■ ASSIGNED TASK
Exact copies of the lines from the line containing "[Cookiebot de Usercentrics" through the last line of the entries below are the whole answer.

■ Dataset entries
+---+

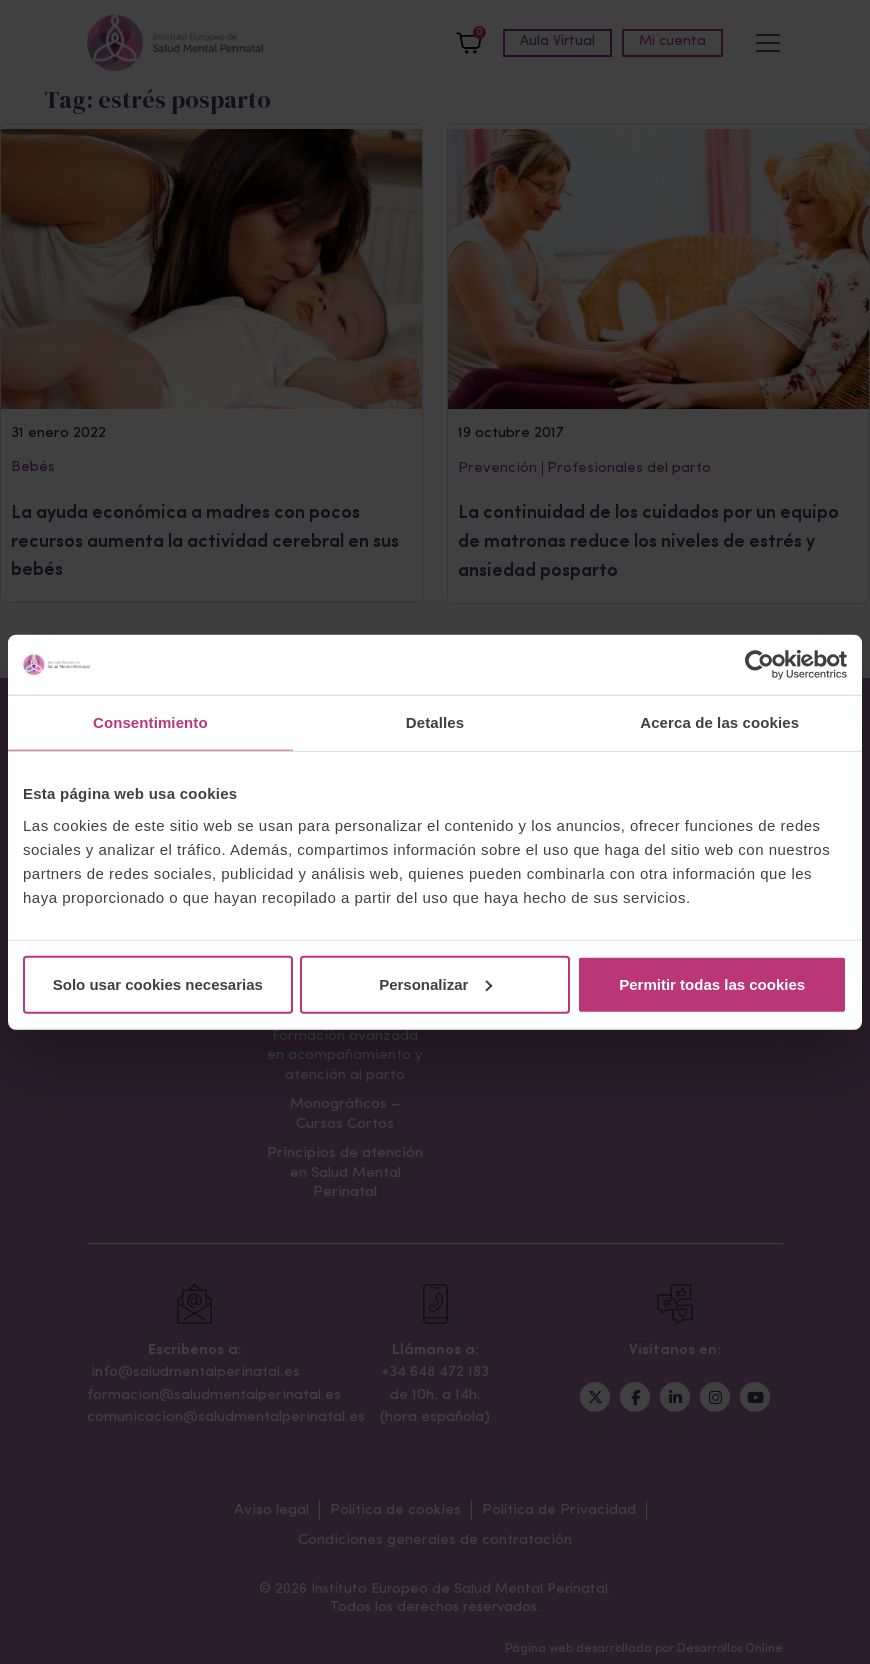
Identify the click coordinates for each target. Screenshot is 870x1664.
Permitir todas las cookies (712, 983)
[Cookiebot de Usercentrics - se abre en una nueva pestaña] (759, 665)
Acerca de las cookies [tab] (719, 722)
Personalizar (435, 983)
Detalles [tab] (435, 722)
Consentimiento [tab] (150, 722)
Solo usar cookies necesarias (158, 983)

+---+

■ EXERCISE OUTPUT
[Cookiebot de Usercentrics - se abre en una nueva pestaña] (759, 665)
Acerca de las cookies [tab] (719, 722)
Personalizar (435, 983)
Detalles [tab] (435, 722)
Consentimiento [tab] (150, 722)
Solo usar cookies necesarias (158, 983)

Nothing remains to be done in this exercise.